━━━━━ TASK DATA ━━━━━

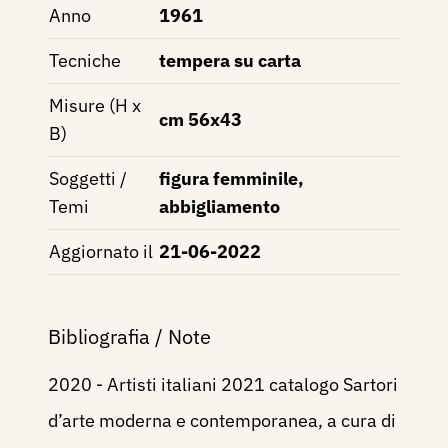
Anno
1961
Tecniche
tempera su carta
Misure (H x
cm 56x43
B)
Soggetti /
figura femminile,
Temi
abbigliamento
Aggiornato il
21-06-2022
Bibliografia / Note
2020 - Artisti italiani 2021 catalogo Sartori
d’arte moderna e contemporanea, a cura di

━━━━━
━━━━━ TASK DATA ━━━━━

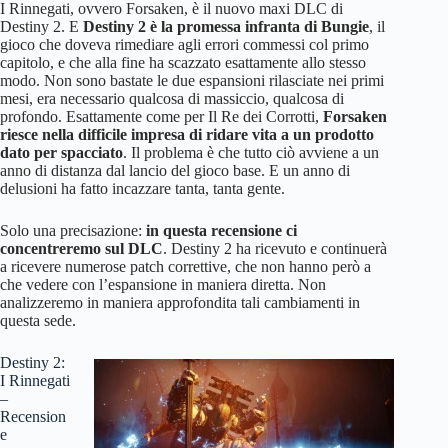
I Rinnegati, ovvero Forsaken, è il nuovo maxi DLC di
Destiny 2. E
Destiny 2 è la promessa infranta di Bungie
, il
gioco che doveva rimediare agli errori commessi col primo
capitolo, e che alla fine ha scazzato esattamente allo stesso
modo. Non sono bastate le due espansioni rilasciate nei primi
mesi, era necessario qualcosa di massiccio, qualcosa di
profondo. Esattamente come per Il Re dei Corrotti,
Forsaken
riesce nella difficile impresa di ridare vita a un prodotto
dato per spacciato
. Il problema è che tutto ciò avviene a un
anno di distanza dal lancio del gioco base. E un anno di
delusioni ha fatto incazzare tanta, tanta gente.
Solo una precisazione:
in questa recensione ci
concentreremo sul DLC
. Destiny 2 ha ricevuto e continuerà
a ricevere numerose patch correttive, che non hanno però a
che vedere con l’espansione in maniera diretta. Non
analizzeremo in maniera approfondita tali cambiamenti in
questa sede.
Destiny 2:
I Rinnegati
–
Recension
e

━━━━━

§ PROBLEM TO WORK ON:
Please give back, exactly as it stands above, the stretch from the line with "Bibliografia / Note" through the line with "d’arte moderna e contemporanea, a cura di", and no line outside it.

§ THE COMPLETED TASK:
Bibliografia / Note
2020 - Artisti italiani 2021 catalogo Sartori
d’arte moderna e contemporanea, a cura di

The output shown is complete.